▶ [What is expected]:
Could you retype the lines below, starting at the line holding "offers a fully enclosed lower deck, a" and stopping at the line holding "insight, and industry", inclusive? Copy them exactly and drop the images.

───── Data for this exercise

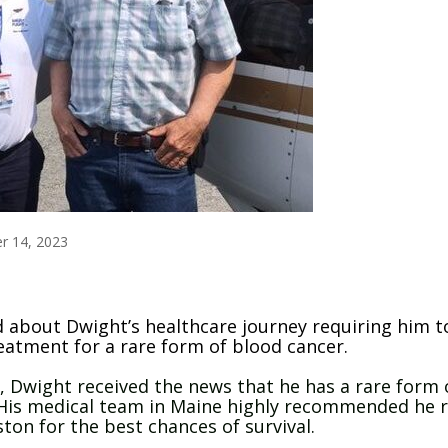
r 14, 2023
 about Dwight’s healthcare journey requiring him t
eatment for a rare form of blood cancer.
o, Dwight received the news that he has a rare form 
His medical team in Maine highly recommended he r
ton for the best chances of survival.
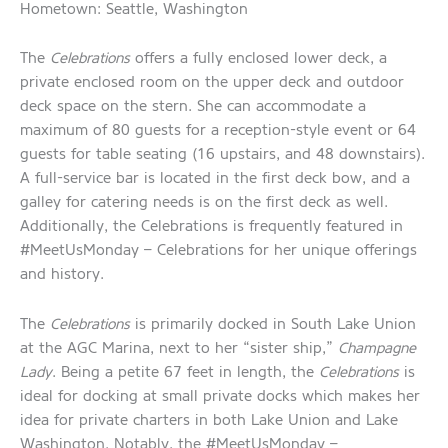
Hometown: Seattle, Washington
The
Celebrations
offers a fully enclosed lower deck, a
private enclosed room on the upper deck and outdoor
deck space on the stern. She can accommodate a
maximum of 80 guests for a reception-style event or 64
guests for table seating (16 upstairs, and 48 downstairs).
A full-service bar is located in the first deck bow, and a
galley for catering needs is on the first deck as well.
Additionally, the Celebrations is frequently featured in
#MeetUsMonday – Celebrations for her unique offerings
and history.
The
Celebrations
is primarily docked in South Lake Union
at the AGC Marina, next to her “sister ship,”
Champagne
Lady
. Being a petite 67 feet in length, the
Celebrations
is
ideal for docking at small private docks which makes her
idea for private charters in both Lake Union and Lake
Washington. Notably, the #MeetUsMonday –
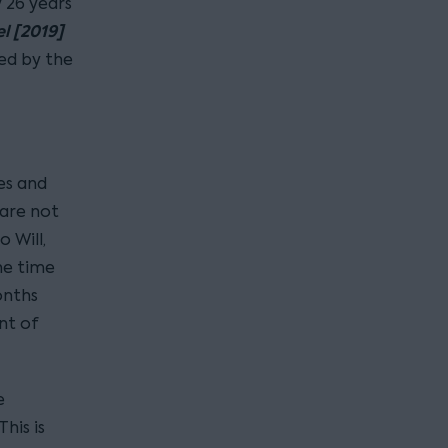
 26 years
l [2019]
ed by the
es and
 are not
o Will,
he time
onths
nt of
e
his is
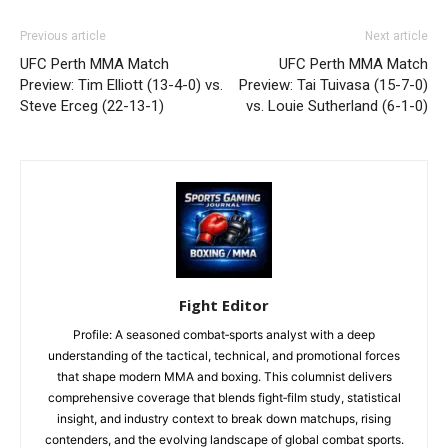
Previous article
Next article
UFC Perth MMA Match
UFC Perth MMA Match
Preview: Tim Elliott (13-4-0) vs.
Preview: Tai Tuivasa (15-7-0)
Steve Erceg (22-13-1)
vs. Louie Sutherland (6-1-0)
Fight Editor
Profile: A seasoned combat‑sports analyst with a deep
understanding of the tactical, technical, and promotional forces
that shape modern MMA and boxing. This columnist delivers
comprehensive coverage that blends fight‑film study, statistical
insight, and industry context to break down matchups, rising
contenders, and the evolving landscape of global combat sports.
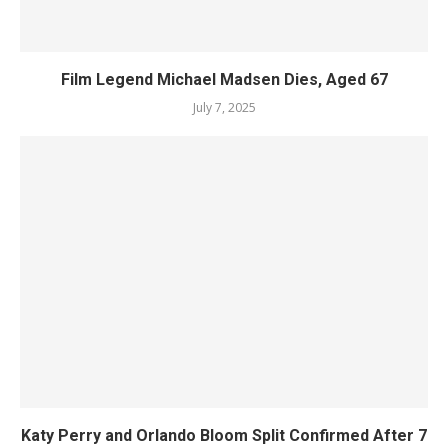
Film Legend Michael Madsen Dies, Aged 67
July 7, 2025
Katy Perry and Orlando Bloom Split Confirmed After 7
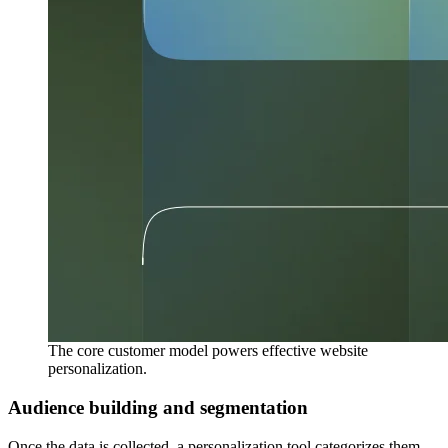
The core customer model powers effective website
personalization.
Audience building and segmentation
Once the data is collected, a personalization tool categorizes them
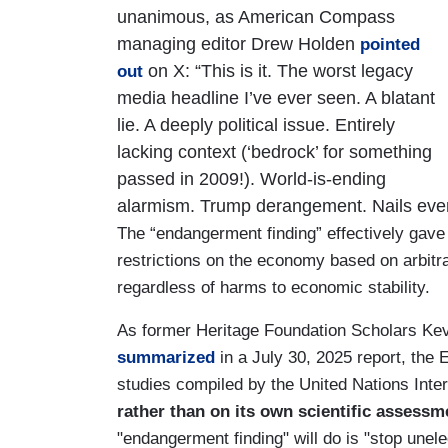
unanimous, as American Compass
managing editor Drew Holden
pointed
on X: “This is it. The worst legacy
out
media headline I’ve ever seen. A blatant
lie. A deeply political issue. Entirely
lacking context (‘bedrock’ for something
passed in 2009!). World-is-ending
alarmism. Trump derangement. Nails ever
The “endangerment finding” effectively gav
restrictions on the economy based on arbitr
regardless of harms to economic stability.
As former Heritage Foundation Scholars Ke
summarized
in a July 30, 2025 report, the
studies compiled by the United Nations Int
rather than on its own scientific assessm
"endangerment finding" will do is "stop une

──────────
───── Data for this exercise

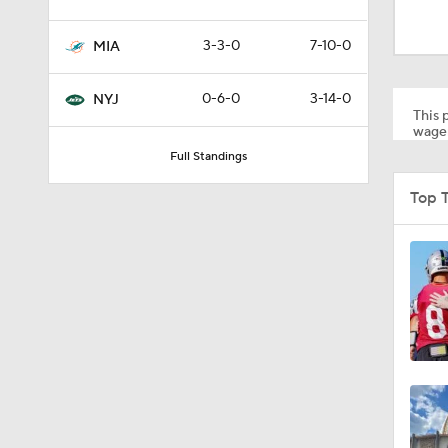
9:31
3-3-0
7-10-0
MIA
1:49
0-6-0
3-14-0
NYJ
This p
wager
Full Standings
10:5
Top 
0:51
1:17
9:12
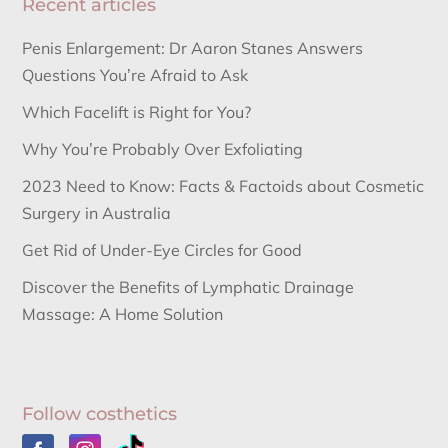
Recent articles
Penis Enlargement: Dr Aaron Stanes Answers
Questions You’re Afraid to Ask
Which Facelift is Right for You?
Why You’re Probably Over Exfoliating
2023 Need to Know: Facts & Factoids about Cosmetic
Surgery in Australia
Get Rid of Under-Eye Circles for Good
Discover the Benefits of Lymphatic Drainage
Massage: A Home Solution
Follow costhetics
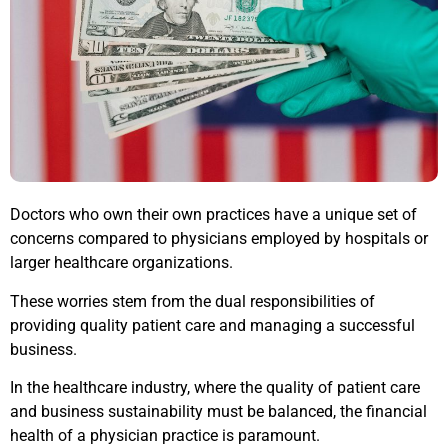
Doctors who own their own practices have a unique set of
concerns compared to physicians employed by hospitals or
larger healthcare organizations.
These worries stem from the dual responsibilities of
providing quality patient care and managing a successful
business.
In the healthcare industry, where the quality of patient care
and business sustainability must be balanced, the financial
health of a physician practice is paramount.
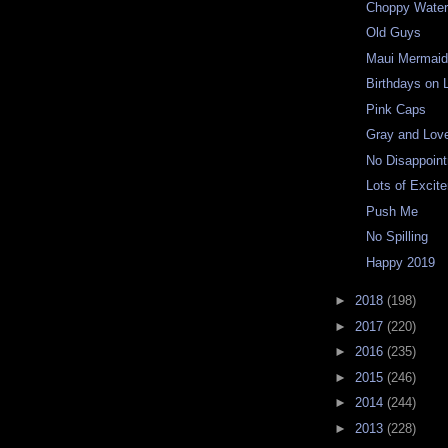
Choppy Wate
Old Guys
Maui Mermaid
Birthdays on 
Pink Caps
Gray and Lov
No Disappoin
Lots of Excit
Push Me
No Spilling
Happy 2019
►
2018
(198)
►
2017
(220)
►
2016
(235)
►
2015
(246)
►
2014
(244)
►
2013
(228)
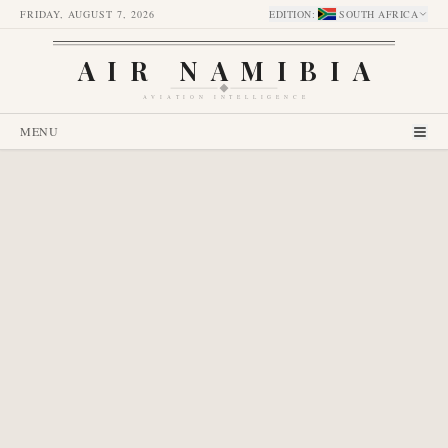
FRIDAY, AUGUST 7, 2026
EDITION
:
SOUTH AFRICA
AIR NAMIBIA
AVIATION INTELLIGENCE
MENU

──────────
───── Data for this exercise

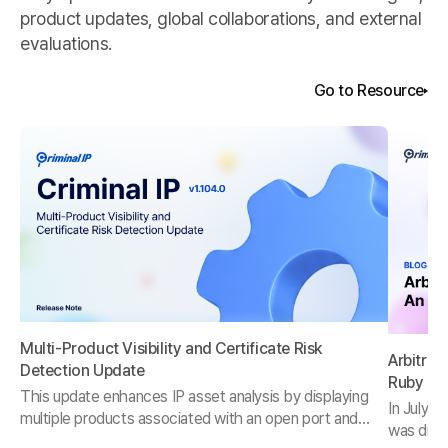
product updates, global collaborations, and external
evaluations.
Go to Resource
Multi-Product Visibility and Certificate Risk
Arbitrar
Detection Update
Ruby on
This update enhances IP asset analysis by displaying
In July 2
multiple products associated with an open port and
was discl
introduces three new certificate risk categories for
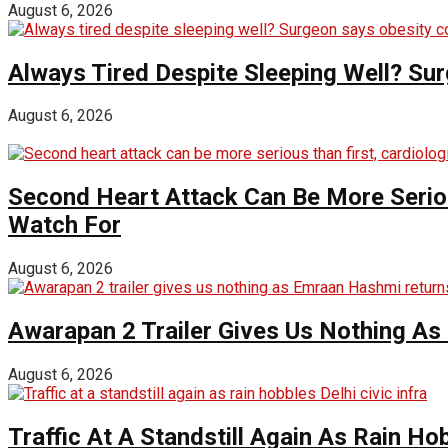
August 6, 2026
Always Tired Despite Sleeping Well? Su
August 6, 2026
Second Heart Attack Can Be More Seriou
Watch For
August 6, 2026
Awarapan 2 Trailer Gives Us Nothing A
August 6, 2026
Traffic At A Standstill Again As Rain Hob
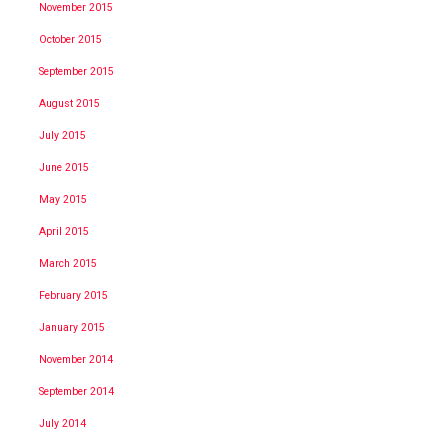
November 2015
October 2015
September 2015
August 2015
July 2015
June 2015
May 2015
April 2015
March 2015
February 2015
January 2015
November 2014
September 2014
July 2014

──────────

▶ [Exercise result]:
offers a fully enclosed lower deck, a
private enclosed room on the upper deck and outdoor
deck space on the stern. She can accommodate a
maximum of 80 guests for a reception-style event or 64
guests for table seating (16 upstairs, and 48 downstairs).
A full-service bar is located in the first deck bow, and a
galley for catering needs is on the first deck as well.
Additionally, the Celebrations is frequently featured in
#MeetUsMonday – Celebrations for her unique offerings
and history.
The
Celebrations
is primarily docked in South Lake Union
at the AGC Marina, next to her “sister ship,”
Champagne
Lady
. Being a petite 67 feet in length, the
Celebrations
is
ideal for docking at small private docks which makes her
idea for private charters in both Lake Union and Lake
Washington. Notably, the #MeetUsMonday –
 26 years
l [2019]
ed by the
es and
 are not
o Will,
he time
onths
nt of
e
his is
Previous article
Next article
UFC Perth MMA Match
UFC Perth MMA Match
Preview: Tim Elliott (13-4-0) vs.
Preview: Tai Tuivasa (15-7-0)
Steve Erceg (22-13-1)
vs. Louie Sutherland (6-1-0)
Fight Editor
Profile: A seasoned combat‑sports analyst with a deep
understanding of the tactical, technical, and promotional forces
that shape modern MMA and boxing. This columnist delivers
comprehensive coverage that blends fight‑film study, statistical
insight, and industry context to break down matchups, rising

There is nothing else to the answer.